#### What to work on
Drop the images; return everything else in the listing below exactly.

#### Given records
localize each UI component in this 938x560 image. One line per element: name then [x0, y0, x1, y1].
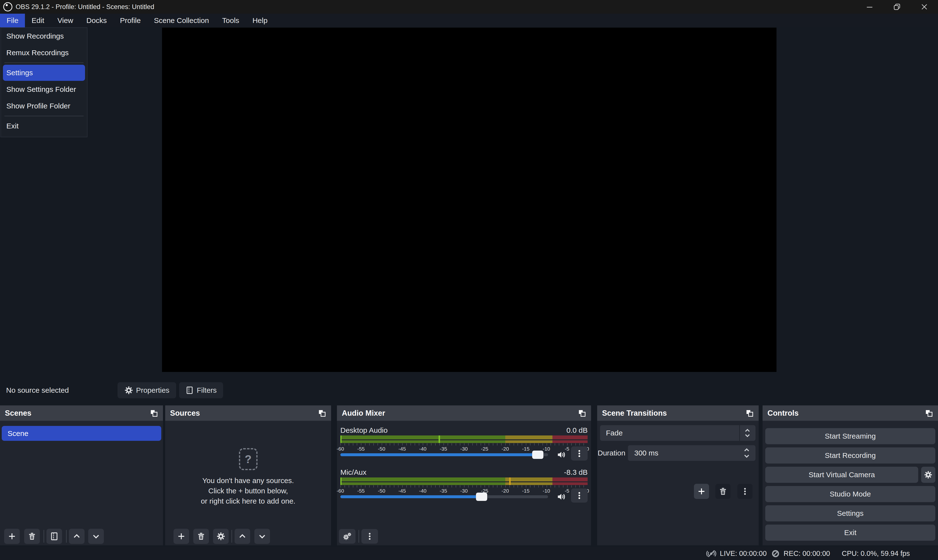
- file-menu-exit[interactable]: Exit: [1, 118, 87, 134]
- scene-filters-button[interactable]: [46, 529, 62, 544]
- controls-panel-header: Controls: [762, 405, 938, 421]
- panel-popout-icon[interactable]: [150, 409, 158, 417]
- advanced-audio-properties-button[interactable]: [339, 529, 356, 544]
- file-menu-remux-recordings[interactable]: Remux Recordings: [1, 45, 87, 61]
- menu-edit[interactable]: Edit: [25, 14, 51, 27]
- file-menu-show-settings-folder[interactable]: Show Settings Folder: [1, 81, 87, 98]
- file-menu-settings[interactable]: Settings: [3, 65, 85, 81]
- duration-label: Duration: [598, 445, 625, 461]
- close-button[interactable]: [911, 0, 938, 14]
- filters-button[interactable]: Filters: [179, 382, 223, 398]
- scenes-panel-header: Scenes: [0, 405, 163, 421]
- rec-time: REC: 00:00:00: [784, 549, 830, 558]
- window-title: OBS 29.1.2 - Profile: Untitled - Scenes:…: [15, 3, 154, 11]
- start-virtual-camera-button[interactable]: Start Virtual Camera: [765, 467, 918, 483]
- audio-mixer-panel: Audio Mixer Desktop Audio 0.0 dB -60-: [337, 405, 591, 545]
- panel-popout-icon[interactable]: [578, 409, 586, 417]
- remove-transition-button[interactable]: [715, 484, 730, 499]
- source-properties-button[interactable]: [213, 529, 229, 544]
- panel-popout-icon[interactable]: [925, 409, 933, 417]
- meter-input-tick: [340, 435, 342, 443]
- add-scene-button[interactable]: [4, 529, 20, 544]
- rec-status: REC: 00:00:00: [771, 547, 830, 560]
- menu-help[interactable]: Help: [246, 14, 274, 27]
- db-scale-label: -60: [337, 446, 344, 452]
- menu-file[interactable]: File: [0, 14, 25, 27]
- studio-mode-button[interactable]: Studio Mode: [765, 486, 935, 502]
- title-bar: OBS 29.1.2 - Profile: Untitled - Scenes:…: [0, 0, 938, 14]
- exit-button[interactable]: Exit: [765, 525, 935, 541]
- combo-divider: [739, 425, 740, 441]
- toolbar-separator: [66, 530, 67, 543]
- settings-button[interactable]: Settings: [765, 505, 935, 522]
- duration-spinbox[interactable]: 300 ms: [628, 445, 755, 461]
- add-source-button[interactable]: [174, 529, 189, 544]
- menu-tools[interactable]: Tools: [216, 14, 246, 27]
- move-scene-up-button[interactable]: [69, 529, 85, 544]
- transition-options-button[interactable]: [738, 484, 753, 499]
- sources-empty-message: You don't have any sources. Click the + …: [165, 475, 331, 506]
- transition-select[interactable]: Fade: [600, 425, 755, 441]
- menu-scene-collection[interactable]: Scene Collection: [147, 14, 216, 27]
- live-time: LIVE: 00:00:00: [720, 549, 767, 558]
- mixer-channel-desktop-audio: Desktop Audio 0.0 dB -60-55-50-45-40-35-…: [340, 426, 588, 468]
- stream-inactive-icon: [706, 549, 716, 559]
- menu-separator: [1, 61, 87, 65]
- toolbar-separator: [231, 530, 232, 543]
- db-scale-label: -55: [357, 446, 365, 452]
- audio-mixer-title: Audio Mixer: [342, 409, 385, 418]
- volume-slider[interactable]: [340, 453, 548, 456]
- remove-scene-button[interactable]: [24, 529, 40, 544]
- speaker-icon[interactable]: [556, 492, 567, 502]
- window-controls: [856, 0, 938, 14]
- scenes-panel: Scenes Scene: [0, 405, 163, 545]
- move-source-down-button[interactable]: [254, 529, 270, 544]
- panel-popout-icon[interactable]: [745, 409, 754, 417]
- controls-panel-title: Controls: [767, 409, 798, 418]
- volume-slider-handle[interactable]: [476, 492, 487, 501]
- scene-transitions-body: Fade Duration 300 ms: [597, 421, 759, 545]
- db-scale-label: -30: [461, 446, 468, 452]
- file-menu-show-recordings[interactable]: Show Recordings: [1, 28, 87, 45]
- virtual-camera-settings-button[interactable]: [921, 467, 935, 483]
- move-scene-down-button[interactable]: [88, 529, 104, 544]
- db-scale-label: -40: [419, 446, 427, 452]
- channel-options-button[interactable]: [571, 488, 588, 503]
- minimize-button[interactable]: [856, 0, 883, 14]
- properties-button[interactable]: Properties: [117, 382, 176, 398]
- speaker-icon[interactable]: [556, 449, 567, 460]
- volume-slider-handle[interactable]: [532, 451, 544, 459]
- mixer-options-button[interactable]: [361, 529, 378, 544]
- channel-options-button[interactable]: [571, 446, 588, 461]
- db-scale-label: -40: [419, 488, 427, 494]
- remove-source-button[interactable]: [193, 529, 209, 544]
- volume-slider[interactable]: [340, 495, 548, 498]
- move-source-up-button[interactable]: [234, 529, 250, 544]
- db-scale-label: -15: [522, 446, 530, 452]
- volume-slider-fill: [340, 453, 538, 456]
- cpu-fps-text: CPU: 0.0%, 59.94 fps: [842, 549, 910, 558]
- db-scale-label: -30: [461, 488, 468, 494]
- menu-profile[interactable]: Profile: [113, 14, 147, 27]
- controls-panel-body: Start Streaming Start Recording Start Vi…: [762, 421, 938, 545]
- filter-icon: [185, 386, 194, 394]
- scene-list-item-selected[interactable]: Scene: [2, 426, 161, 441]
- menu-docks[interactable]: Docks: [80, 14, 113, 27]
- start-recording-button[interactable]: Start Recording: [765, 448, 935, 463]
- channel-db-value: 0.0 dB: [566, 426, 588, 434]
- controls-panel: Controls Start Streaming Start Recording…: [762, 405, 938, 545]
- record-inactive-icon: [771, 549, 780, 558]
- file-menu-show-profile-folder[interactable]: Show Profile Folder: [1, 98, 87, 114]
- db-scale-label: -35: [439, 488, 447, 494]
- start-streaming-button[interactable]: Start Streaming: [765, 428, 935, 444]
- menu-view[interactable]: View: [51, 14, 80, 27]
- channel-db-value: -8.3 dB: [564, 468, 588, 477]
- restore-button[interactable]: [883, 0, 911, 14]
- sources-list[interactable]: ? You don't have any sources. Click the …: [165, 421, 331, 545]
- panel-popout-icon[interactable]: [318, 409, 326, 417]
- add-transition-button[interactable]: [694, 484, 709, 499]
- scene-transitions-panel: Scene Transitions Fade Duration: [597, 405, 759, 545]
- db-scale: -60-55-50-45-40-35-30-25-20-15-10-50: [340, 488, 588, 494]
- spinbox-arrows-icon[interactable]: [742, 446, 752, 460]
- db-scale-label: -55: [357, 488, 365, 494]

#### Result for this exercise
localize each UI component in this 938x560 image. One line per element: name then [x0, y0, x1, y1].
- file-menu-exit[interactable]: Exit: [1, 118, 87, 134]
- scene-filters-button[interactable]: [46, 529, 62, 544]
- controls-panel-header: Controls: [762, 405, 938, 421]
- panel-popout-icon[interactable]: [150, 409, 158, 417]
- advanced-audio-properties-button[interactable]: [339, 529, 356, 544]
- file-menu-remux-recordings[interactable]: Remux Recordings: [1, 45, 87, 61]
- menu-edit[interactable]: Edit: [25, 14, 51, 27]
- file-menu-show-settings-folder[interactable]: Show Settings Folder: [1, 81, 87, 98]
- file-menu-settings[interactable]: Settings: [3, 65, 85, 81]
- duration-label: Duration: [598, 445, 625, 461]
- close-button[interactable]: [911, 0, 938, 14]
- filters-button[interactable]: Filters: [179, 382, 223, 398]
- scenes-panel-header: Scenes: [0, 405, 163, 421]
- rec-time: REC: 00:00:00: [784, 549, 830, 558]
- window-title: OBS 29.1.2 - Profile: Untitled - Scenes:…: [15, 3, 154, 11]
- start-virtual-camera-button[interactable]: Start Virtual Camera: [765, 467, 918, 483]
- audio-mixer-panel: Audio Mixer Desktop Audio 0.0 dB -60-: [337, 405, 591, 545]
- panel-popout-icon[interactable]: [578, 409, 586, 417]
- remove-transition-button[interactable]: [715, 484, 730, 499]
- source-properties-button[interactable]: [213, 529, 229, 544]
- panel-popout-icon[interactable]: [925, 409, 933, 417]
- meter-input-tick: [340, 435, 342, 443]
- add-scene-button[interactable]: [4, 529, 20, 544]
- rec-status: REC: 00:00:00: [771, 547, 830, 560]
- menu-help[interactable]: Help: [246, 14, 274, 27]
- db-scale-label: -60: [337, 446, 344, 452]
- menu-file[interactable]: File: [0, 14, 25, 27]
- studio-mode-button[interactable]: Studio Mode: [765, 486, 935, 502]
- title-bar: OBS 29.1.2 - Profile: Untitled - Scenes:…: [0, 0, 938, 14]
- exit-button[interactable]: Exit: [765, 525, 935, 541]
- combo-divider: [739, 425, 740, 441]
- toolbar-separator: [66, 530, 67, 543]
- settings-button[interactable]: Settings: [765, 505, 935, 522]
- duration-spinbox[interactable]: 300 ms: [628, 445, 755, 461]
- add-source-button[interactable]: [174, 529, 189, 544]
- menu-tools[interactable]: Tools: [216, 14, 246, 27]
- move-scene-up-button[interactable]: [69, 529, 85, 544]
- transition-options-button[interactable]: [738, 484, 753, 499]
- sources-empty-message: You don't have any sources. Click the + …: [165, 475, 331, 506]
- transition-select[interactable]: Fade: [600, 425, 755, 441]
- menu-scene-collection[interactable]: Scene Collection: [147, 14, 216, 27]
- live-time: LIVE: 00:00:00: [720, 549, 767, 558]
- mixer-channel-desktop-audio: Desktop Audio 0.0 dB -60-55-50-45-40-35-…: [340, 426, 588, 468]
- stream-inactive-icon: [706, 549, 716, 559]
- menu-separator: [1, 61, 87, 65]
- toolbar-separator: [231, 530, 232, 543]
- db-scale-label: -55: [357, 446, 365, 452]
- audio-mixer-title: Audio Mixer: [342, 409, 385, 418]
- volume-slider[interactable]: [340, 453, 548, 456]
- remove-scene-button[interactable]: [24, 529, 40, 544]
- speaker-icon[interactable]: [556, 492, 567, 502]
- window-controls: [856, 0, 938, 14]
- scenes-panel: Scenes Scene: [0, 405, 163, 545]
- move-source-down-button[interactable]: [254, 529, 270, 544]
- panel-popout-icon[interactable]: [745, 409, 754, 417]
- controls-panel-title: Controls: [767, 409, 798, 418]
- volume-slider-handle[interactable]: [476, 492, 487, 501]
- scene-transitions-body: Fade Duration 300 ms: [597, 421, 759, 545]
- db-scale-label: -30: [461, 446, 468, 452]
- file-menu-show-recordings[interactable]: Show Recordings: [1, 28, 87, 45]
- virtual-camera-settings-button[interactable]: [921, 467, 935, 483]
- move-scene-down-button[interactable]: [88, 529, 104, 544]
- db-scale-label: -40: [419, 446, 427, 452]
- channel-options-button[interactable]: [571, 488, 588, 503]
- minimize-button[interactable]: [856, 0, 883, 14]
- properties-button[interactable]: Properties: [117, 382, 176, 398]
- speaker-icon[interactable]: [556, 449, 567, 460]
- volume-slider-handle[interactable]: [532, 451, 544, 459]
- mixer-options-button[interactable]: [361, 529, 378, 544]
- channel-options-button[interactable]: [571, 446, 588, 461]
- db-scale-label: -40: [419, 488, 427, 494]
- remove-source-button[interactable]: [193, 529, 209, 544]
- volume-slider[interactable]: [340, 495, 548, 498]
- move-source-up-button[interactable]: [234, 529, 250, 544]
- db-scale-label: -15: [522, 446, 530, 452]
- volume-slider-fill: [340, 453, 538, 456]
- cpu-fps-text: CPU: 0.0%, 59.94 fps: [842, 549, 910, 558]
- db-scale-label: -30: [461, 488, 468, 494]
- menu-profile[interactable]: Profile: [113, 14, 147, 27]
- controls-panel-body: Start Streaming Start Recording Start Vi…: [762, 421, 938, 545]
- filter-icon: [185, 386, 194, 394]
- scene-list-item-selected[interactable]: Scene: [2, 426, 161, 441]
- menu-docks[interactable]: Docks: [80, 14, 113, 27]
- start-recording-button[interactable]: Start Recording: [765, 448, 935, 463]
- channel-db-value: 0.0 dB: [566, 426, 588, 434]
- controls-panel: Controls Start Streaming Start Recording…: [762, 405, 938, 545]
- record-inactive-icon: [771, 549, 780, 558]
- file-menu-show-profile-folder[interactable]: Show Profile Folder: [1, 98, 87, 114]
- db-scale-label: -35: [439, 488, 447, 494]
- start-streaming-button[interactable]: Start Streaming: [765, 428, 935, 444]
- menu-view[interactable]: View: [51, 14, 80, 27]
- channel-db-value: -8.3 dB: [564, 468, 588, 477]
- restore-button[interactable]: [883, 0, 911, 14]
- sources-list[interactable]: ? You don't have any sources. Click the …: [165, 421, 331, 545]
- panel-popout-icon[interactable]: [318, 409, 326, 417]
- add-transition-button[interactable]: [694, 484, 709, 499]
- scene-transitions-panel: Scene Transitions Fade Duration: [597, 405, 759, 545]
- db-scale: -60-55-50-45-40-35-30-25-20-15-10-50: [340, 488, 588, 494]
- spinbox-arrows-icon[interactable]: [742, 446, 752, 460]
- db-scale-label: -55: [357, 488, 365, 494]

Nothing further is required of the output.